In one embodiment of a method for training an Access Control ML model 310, the training data includes an aggregated context including storage operations, security assessments, and backup content characteristics, including the security contexts and the backup archive contexts, collected for testing process samples. Testing process samples may represent a collection of executable files of secure and malicious software, or testing process samples can comprise records of testing process execution logs, or testing process samples can be implemented as a database or storage where the context of the target process operation in a required point of time, can be obtained. The ML model 310 is trained to recognize patterns within a context that are indicative of legitimate or malicious access attempts to backup data.
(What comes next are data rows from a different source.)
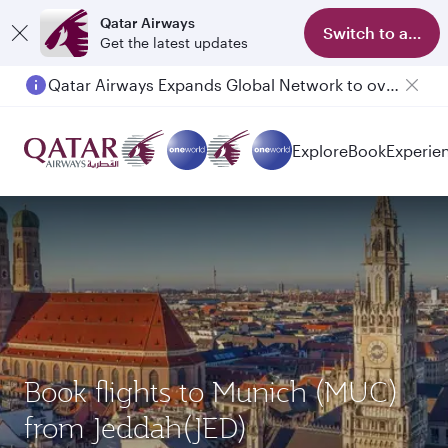
Qatar Airways
Switch to app
Get the latest updates
Qatar Airways Expands Global Network to over 160 Destinations
Passengers flying between Doha and Auckland on QR914 and QR915
Explore
Book
Experie
Book flights to Munich (MUC)
from Jeddah(JED)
The training strategy can include supervised learning, where the ML model 310 is presented with historical context data that has been labeled as either benign or malicious. The labeled data acts as a reference for the ML model 310 to learn the distinguishing features associated with each class. Supervised learning algorithms such as logistic regression, decision trees, or neural networks can be applied, each chosen for their ability to handle high-dimensional data and produce an accurate classification based on the complex context attributes.

In another embodiment, semi-supervised learning can be employed when there is a mixture of labeled and unlabeled context data. Semi-supervised learning leverages the labeled instances to understand the underlying structure of the data and makes predictions about the unlabeled instances, which can then be included in the training set to refine the model further. Algorithms suitable for semi-supervised learning strategy can involve self-training classifiers or co-training approaches, where two or more models mutually improve their predictions using the unlabeled data.

Furthermore, an unsupervised learning approach can be implemented, which involves clustering techniques to identify patterns and structures within the context data without pre-labeled instances. The ML model 310 can use algorithms such as k-means clustering or hierarchical clustering to group similar context data together, potentially revealing insights into unknown or emerging types of backup access attempts.

In a further embodiment, reinforcement learning can be applied to train the Access Control ML model 310. In the reinforcement learning approach, the model learns through interactions with the environment by taking actions and observing the outcomes in terms of rewards or penalties. Reinforcement learning strategy is beneficial in dynamic systems where backup access patterns may evolve over time.

Each training strategy focuses on leveraging the rich context data to build a robust and adaptive ML model capable of accurately assessing backup file access operations. The trained Access Control ML model 310 can then compute an immutability rank that aids in the decision-making process of allowing or blocking access to backup data.